Extra-anatomic bypass of the superior vena cava after successful stenting for fibrosing mediastinitis

Eugenio Pompeo, MD*, Franco Stella, MD, Arnaldo Ippoliti, MD, Tommaso C. Mineo, MD

Division of Thoracic Surgery, Policlinico Tor Vergata University, Rome, Italy.

Received for publication July 16, 2007; accepted for publication August 7, 2007.

* Address for reprints: Eugenio Pompeo, MD, Cattedra di Chirurgia Toracica, Policlinico Università Tor Vergata, V.le Oxford, 81, 00133 Rome, Italy. (Email: pompeo{at}med.uniroma2.it).

Fibrosing mediastinitis is a rare benign disorder with an etiology that commonly remains unknown, although tuberculosis, syphilis, histoplasmosis, and blastomycosis have been all considered potential etiologic factors. It is characterized by focal or diffuse proliferation of acellular collagen and fibrous tissue within the mediastinum, which mimic malignancy.
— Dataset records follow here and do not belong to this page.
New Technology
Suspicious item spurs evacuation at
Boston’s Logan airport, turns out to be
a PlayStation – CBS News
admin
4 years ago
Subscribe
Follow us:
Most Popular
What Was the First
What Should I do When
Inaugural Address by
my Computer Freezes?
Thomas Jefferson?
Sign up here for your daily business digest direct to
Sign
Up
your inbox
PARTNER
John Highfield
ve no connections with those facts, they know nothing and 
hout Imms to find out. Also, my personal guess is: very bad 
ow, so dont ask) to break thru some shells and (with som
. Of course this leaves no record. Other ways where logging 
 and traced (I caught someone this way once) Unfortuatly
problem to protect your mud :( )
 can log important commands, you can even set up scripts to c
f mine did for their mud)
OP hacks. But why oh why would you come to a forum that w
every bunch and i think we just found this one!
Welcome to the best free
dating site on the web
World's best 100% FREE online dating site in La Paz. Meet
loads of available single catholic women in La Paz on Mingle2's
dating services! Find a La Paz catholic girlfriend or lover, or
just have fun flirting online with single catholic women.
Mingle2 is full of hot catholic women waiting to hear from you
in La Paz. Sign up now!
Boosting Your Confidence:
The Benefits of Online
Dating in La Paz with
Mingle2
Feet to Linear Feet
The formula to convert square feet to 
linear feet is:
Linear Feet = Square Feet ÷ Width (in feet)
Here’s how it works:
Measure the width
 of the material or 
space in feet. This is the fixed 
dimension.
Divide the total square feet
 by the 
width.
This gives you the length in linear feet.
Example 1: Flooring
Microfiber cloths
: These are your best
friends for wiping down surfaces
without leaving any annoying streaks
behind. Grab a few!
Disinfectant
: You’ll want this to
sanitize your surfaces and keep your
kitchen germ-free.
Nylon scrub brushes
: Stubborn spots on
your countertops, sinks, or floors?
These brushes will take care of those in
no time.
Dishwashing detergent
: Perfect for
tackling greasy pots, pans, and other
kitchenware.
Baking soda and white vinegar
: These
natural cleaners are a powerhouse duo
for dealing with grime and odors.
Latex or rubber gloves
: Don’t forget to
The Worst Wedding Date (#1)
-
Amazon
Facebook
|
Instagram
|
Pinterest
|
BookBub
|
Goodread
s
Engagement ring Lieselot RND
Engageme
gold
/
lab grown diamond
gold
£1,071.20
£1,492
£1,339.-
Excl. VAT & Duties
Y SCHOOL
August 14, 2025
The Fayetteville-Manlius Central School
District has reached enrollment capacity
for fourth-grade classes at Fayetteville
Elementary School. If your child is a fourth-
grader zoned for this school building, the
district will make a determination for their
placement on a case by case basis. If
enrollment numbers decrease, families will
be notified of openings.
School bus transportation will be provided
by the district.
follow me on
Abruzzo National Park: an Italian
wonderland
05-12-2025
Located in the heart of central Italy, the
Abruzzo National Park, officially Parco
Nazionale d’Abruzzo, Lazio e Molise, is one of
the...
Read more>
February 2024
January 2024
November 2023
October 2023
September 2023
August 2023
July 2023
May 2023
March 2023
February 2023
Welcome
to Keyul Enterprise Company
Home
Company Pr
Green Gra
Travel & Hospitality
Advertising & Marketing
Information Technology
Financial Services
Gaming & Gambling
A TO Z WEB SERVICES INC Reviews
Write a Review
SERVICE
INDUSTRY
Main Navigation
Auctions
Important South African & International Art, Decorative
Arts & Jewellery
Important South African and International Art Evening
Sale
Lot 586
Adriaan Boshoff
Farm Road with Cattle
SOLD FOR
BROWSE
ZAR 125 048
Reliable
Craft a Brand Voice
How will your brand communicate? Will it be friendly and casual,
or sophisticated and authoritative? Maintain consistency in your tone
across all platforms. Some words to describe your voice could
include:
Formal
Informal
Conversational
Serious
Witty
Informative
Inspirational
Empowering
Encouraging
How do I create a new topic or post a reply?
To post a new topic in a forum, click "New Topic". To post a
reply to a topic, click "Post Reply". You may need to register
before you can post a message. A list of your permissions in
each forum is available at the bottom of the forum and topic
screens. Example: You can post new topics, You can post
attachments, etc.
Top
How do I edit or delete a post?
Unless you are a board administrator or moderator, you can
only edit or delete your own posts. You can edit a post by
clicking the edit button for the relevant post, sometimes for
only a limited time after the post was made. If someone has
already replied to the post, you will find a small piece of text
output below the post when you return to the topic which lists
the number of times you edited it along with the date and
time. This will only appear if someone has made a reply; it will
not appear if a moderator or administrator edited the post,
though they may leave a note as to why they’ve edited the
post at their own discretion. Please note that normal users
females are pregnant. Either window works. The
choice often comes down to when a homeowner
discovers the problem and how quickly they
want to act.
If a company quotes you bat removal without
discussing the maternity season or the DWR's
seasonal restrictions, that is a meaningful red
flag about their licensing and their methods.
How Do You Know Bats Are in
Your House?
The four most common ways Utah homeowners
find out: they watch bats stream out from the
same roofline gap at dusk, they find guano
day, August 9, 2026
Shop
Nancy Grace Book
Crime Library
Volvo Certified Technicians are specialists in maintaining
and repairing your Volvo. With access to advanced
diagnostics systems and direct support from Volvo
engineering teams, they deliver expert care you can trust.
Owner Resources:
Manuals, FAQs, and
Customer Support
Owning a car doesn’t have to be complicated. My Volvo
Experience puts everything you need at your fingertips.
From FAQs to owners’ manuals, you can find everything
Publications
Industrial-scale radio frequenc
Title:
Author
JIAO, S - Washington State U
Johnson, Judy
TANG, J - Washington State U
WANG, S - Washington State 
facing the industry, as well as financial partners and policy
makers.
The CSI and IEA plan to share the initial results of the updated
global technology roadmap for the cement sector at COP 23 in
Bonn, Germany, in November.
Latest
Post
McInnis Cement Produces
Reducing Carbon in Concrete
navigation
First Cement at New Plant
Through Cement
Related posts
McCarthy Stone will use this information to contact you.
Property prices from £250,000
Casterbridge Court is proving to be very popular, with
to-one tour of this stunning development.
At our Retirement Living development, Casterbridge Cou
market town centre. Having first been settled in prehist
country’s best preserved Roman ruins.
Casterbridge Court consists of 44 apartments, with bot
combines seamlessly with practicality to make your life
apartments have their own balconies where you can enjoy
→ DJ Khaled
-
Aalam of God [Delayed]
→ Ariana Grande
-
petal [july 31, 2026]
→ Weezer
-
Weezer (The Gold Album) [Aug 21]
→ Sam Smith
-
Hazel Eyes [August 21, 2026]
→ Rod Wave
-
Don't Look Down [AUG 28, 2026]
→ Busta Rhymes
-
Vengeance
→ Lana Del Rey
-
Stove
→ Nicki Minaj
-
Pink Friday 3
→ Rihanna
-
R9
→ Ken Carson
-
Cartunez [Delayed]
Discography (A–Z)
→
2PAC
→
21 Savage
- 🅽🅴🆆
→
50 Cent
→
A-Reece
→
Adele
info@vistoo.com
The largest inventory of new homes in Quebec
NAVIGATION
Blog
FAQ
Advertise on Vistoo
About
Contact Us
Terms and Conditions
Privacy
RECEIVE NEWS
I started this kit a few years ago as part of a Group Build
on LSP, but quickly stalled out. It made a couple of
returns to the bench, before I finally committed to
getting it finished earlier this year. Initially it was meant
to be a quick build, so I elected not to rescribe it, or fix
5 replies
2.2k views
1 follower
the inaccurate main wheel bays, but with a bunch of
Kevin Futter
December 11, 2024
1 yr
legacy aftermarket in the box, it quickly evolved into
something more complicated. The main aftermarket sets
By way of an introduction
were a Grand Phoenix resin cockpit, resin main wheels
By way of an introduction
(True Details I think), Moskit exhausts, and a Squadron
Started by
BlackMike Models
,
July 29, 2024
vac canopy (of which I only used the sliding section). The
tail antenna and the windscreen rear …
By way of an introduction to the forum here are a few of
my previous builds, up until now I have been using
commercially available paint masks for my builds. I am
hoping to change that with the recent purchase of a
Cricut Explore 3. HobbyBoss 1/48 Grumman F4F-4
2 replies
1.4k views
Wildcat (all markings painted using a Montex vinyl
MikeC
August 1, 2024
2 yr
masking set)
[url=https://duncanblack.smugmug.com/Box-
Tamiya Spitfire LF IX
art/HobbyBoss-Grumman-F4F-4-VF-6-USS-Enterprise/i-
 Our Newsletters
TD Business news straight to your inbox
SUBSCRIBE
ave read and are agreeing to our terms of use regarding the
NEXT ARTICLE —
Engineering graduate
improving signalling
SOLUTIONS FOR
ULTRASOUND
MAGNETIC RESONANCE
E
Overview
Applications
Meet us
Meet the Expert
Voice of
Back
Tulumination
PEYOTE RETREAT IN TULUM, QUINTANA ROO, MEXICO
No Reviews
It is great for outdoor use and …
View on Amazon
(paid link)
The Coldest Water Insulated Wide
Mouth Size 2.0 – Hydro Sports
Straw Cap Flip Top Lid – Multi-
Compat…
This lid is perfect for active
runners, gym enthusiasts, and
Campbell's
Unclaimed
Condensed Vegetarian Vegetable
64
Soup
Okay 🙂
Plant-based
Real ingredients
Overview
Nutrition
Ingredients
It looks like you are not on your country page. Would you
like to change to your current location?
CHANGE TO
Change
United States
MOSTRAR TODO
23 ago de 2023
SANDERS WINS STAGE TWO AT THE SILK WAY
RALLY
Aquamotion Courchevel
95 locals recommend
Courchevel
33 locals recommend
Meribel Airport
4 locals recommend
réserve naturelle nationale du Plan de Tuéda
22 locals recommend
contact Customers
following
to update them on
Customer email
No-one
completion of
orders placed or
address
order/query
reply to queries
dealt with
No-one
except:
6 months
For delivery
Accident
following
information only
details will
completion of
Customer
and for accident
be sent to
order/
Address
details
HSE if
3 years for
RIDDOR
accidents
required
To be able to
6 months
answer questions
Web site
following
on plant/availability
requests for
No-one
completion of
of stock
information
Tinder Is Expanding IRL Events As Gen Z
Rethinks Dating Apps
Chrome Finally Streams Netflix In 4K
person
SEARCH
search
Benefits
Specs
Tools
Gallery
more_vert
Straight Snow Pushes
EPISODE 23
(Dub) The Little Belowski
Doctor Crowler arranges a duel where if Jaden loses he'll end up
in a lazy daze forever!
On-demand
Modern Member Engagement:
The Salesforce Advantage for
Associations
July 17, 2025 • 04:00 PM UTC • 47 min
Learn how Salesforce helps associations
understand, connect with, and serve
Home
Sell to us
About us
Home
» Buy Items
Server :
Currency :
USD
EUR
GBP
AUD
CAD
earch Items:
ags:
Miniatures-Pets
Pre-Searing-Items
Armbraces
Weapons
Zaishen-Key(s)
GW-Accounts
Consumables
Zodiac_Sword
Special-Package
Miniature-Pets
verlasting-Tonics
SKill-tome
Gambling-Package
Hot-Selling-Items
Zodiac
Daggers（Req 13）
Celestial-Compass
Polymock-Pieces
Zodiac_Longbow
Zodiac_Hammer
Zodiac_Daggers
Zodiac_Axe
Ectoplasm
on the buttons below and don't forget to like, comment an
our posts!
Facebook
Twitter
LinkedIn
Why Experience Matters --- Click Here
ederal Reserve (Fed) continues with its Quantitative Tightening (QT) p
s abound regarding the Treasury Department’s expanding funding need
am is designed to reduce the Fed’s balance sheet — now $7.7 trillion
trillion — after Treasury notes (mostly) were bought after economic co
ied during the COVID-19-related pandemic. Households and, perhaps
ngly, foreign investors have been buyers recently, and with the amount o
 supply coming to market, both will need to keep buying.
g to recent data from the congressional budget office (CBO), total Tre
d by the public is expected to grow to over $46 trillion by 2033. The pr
About 40% of patients have the disease discovered incidentally during their young-middle age, but the rest have symptoms of compression of mediastinal structures, the superior vena cava being the most common clinically.1Go

Until a few years ago, superior vena cava replacement was the only effective treatment for superior vena cava syndrome resulting from fibrosing mediastinitis.

More recently, endovascular angioplasty and stenting has offered a new, attractive, and patient-friendly therapeutic option, although questions remain regarding long-term outcome and the optimal treatment strategy for stenting failures.2,3Go In fact, removal of the stent is often impossible in these instances and superior vena cava resection and reconstruction can result in a technically demanding surgical procedure, particularly when the fibrotic mass involves other vital mediastinal structures such as pulmonary artery and main stem bronchi.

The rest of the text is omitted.